A Paradigm Shift: Fully End-to-End Training for Temporal Sentence Grounding in Videos
Allen He, Qi Liu, Kun Liu, Xinchen Liu, Wu Liu

TL;DR
This paper introduces a fully end-to-end training paradigm for temporal sentence grounding in videos, jointly optimizing video backbones and localization heads, with a novel adapter to enhance visual features.
Contribution
It proposes an end-to-end training framework with a Sentence Conditioned Adapter (SCADA) to improve video backbone adaptation for TSGV tasks.
Findings
End-to-end training outperforms frozen baseline models.
SCADA enhances visual representation and enables deeper backbones.

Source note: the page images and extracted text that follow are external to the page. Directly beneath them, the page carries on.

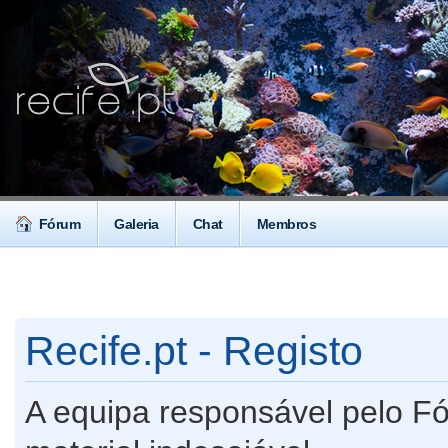
Fórum
Galeria
Chat
Membros
Recife.pt - Registo
A equipa responsável pelo F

Our method surpasses state-of-the-art on two benchmarks.
Abstract
Temporal sentence grounding in videos (TSGV) aims to localize a temporal segment that semantically corresponds to a sentence query from an untrimmed video. Most current methods adopt pre-trained query-agnostic visual encoders for offline feature extraction, and the video backbones are frozen and not optimized for TSGV. This leads to a task discrepancy issue for the video backbone trained for visual classification, but utilized for TSGV. To bridge this gap, we propose a fully end-to-end paradigm that jointly optimizes the video backbone and localization head. We first conduct an empirical study validating the effectiveness of end-to-end learning over frozen baselines across different model scales. Furthermore, we introduce a Sentence Conditioned Adapter (SCADA), which leverages sentence features to train a small portion of video backbone parameters adaptively. SCADA facilitates the…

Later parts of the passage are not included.